Il me serait facile d'énumérer, dans les villes françaises au regard de leur tonalité politique à telle ou telle période, les baptêmes aberrants de rues ou de places, qui montrent l'extrême difficulté, parfois, de choisir des personnalités incontestables, dont on est assuré en tout cas qu'elles sauront ne pas sombrer avec le passage du temps et les étranges évolutions de l'Histoire. La culture pure offre ceci de bon que, même si l'artiste ou l'écrivain s'est effacé de nos mémoires, aucune controverse ne vient réclamer sa disparition de nos lieux familiers.

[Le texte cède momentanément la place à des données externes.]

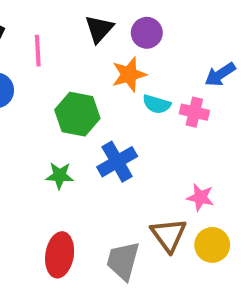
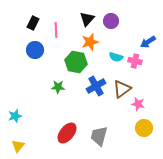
orange star: (129, 74) -> (90, 42), moved
green star: (60, 176) -> (58, 87), moved
brown triangle: (169, 235) -> (122, 89), moved, turned 30
red ellipse: (60, 255) -> (67, 133), turned 30

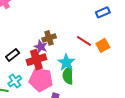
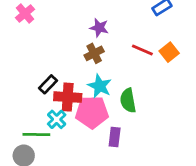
purple star: (41, 47) -> (99, 28), moved
red cross: (36, 60) -> (68, 97), moved, turned 30
cyan star: (66, 62) -> (100, 86), moved

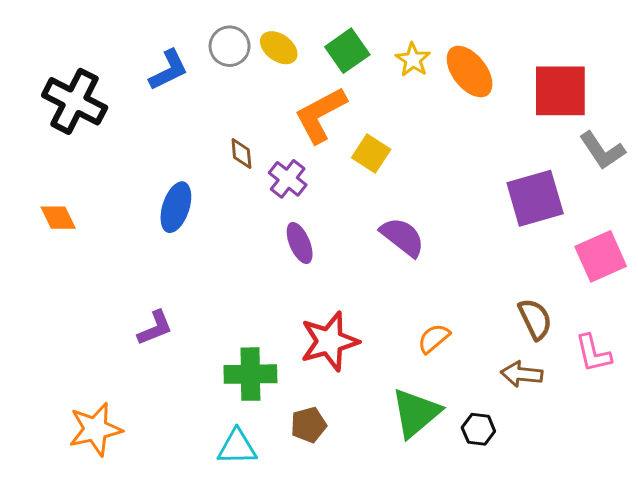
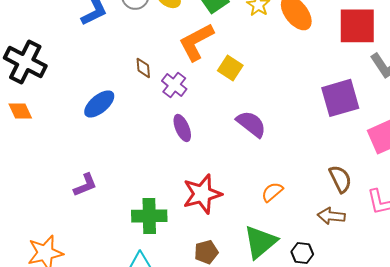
black cross: (75, 101) -> (25, 62), moved
blue ellipse: (176, 207) -> (99, 104), turned 32
brown pentagon: (309, 425) -> (206, 252), moved

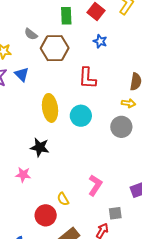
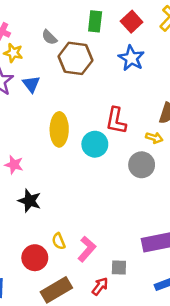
blue star: (100, 41) -> (131, 58), size x1.5
red L-shape: (87, 78) -> (116, 121), moved
black star: (40, 147) -> (30, 201), moved
pink star: (23, 175) -> (14, 165), moved
pink L-shape: (95, 185) -> (87, 249), moved

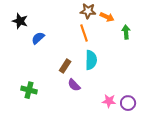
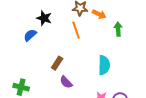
black star: (20, 21) -> (44, 18), moved
cyan semicircle: (91, 60) -> (104, 65), moved

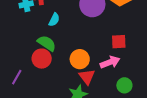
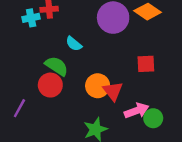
cyan semicircle: (54, 20) -> (74, 44), moved, turned 104
pink arrow: (110, 62) -> (137, 111), moved
red triangle: (87, 77) -> (113, 91), moved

Quand, en revanche, on focalise trop sur l'actualité et qu'il y a plus de démagogie que de véritable nécessité dans le choix des hommages municipaux, on peut craindre le pire. Ainsi, pour la stèle érigée pour Brahim Bouram, la malheureuse victime d'un skinhead imbécile l'ayant jeté à la Seine sans se douter qu'il ne savait pas nager. Ce criminel gravitait certes, avec sa bande de copains, dans les marges d'un défilé du 1er mai du Front National et il est évident que s'il ne s'était pas agi de Jean-Marie Le Pen, on n'aurait jamais songé à cette consécration.

AS, qui a risqué d'être exclu de l'hommage évident que depuis longtemps on aurait dû lui rendre, n'avait pas accompli grand-chose, il faut le reconnaître : immense écrivain rassemblant, dans et avec son génie, l'historien, l'analyste et le créateur d'une infinie puissance, lourd d'universalité, pour le reste presque rien ! Avec L'Archipel du Goulag, il n'avait fait que porter les premiers coups, mais décisifs, au totalitarisme monstrueux qu'était le communisme et dont, après en avoir lui-même souffert, il avait questionné les témoins réchappés de l'enfer des camps.

C'est devant cet homme, cette personnalité, cette action, cette libération qu'on s'est permis de mégoter.

L'Archipel de la bêtise.

A supposer même que, dans cette incandescence à la fois littéraire, philosophique et révolutionnaire ou dans les propos ultérieurs d'AS, aient pu être relevées des réactions antisémites ou "passablement homophobes", comment soutenir que, pour lui, ce passif pourrait peser au regard d'un actif si exceptionnel ?

Avec ce genre de pointillisme qui confond le détail avec le tout et n'hésiterait pas à sacrifier ce dernier au nom d'une éthique de façade, je me demande bien quel être serait suffisamment exemplaire pour être inscrit au fronton de nos rues ou y demeurer ? De Gaulle, qui n'était pas un ange, n'y résisterait pas, et tant d'autres dont les vices n'altéraient pas, pourtant, la lumière et l'éclat des vertus.

Le Conseil de Paris a failli couvrir Paris de honte et de ridicule.